▶ About this exercise: Give back every line of the data exactly. Pictures are not part of the copy.
Start of Recorded information
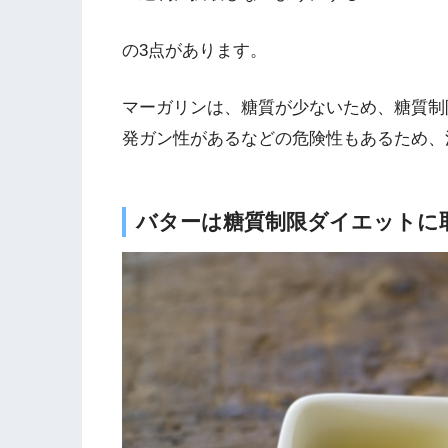
の3点があります。
マーガリンは、糖質が少ないため、糖質制
発ガン性があるなどの危険性もあるため、
バターは糖質制限ダイエットに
End of Recorded information
▶ Result of the exercise:
の3点があります。
マーガリンは、糖質が少ないため、糖質制
発ガン性があるなどの危険性もあるため、
バターは糖質制限ダイエットに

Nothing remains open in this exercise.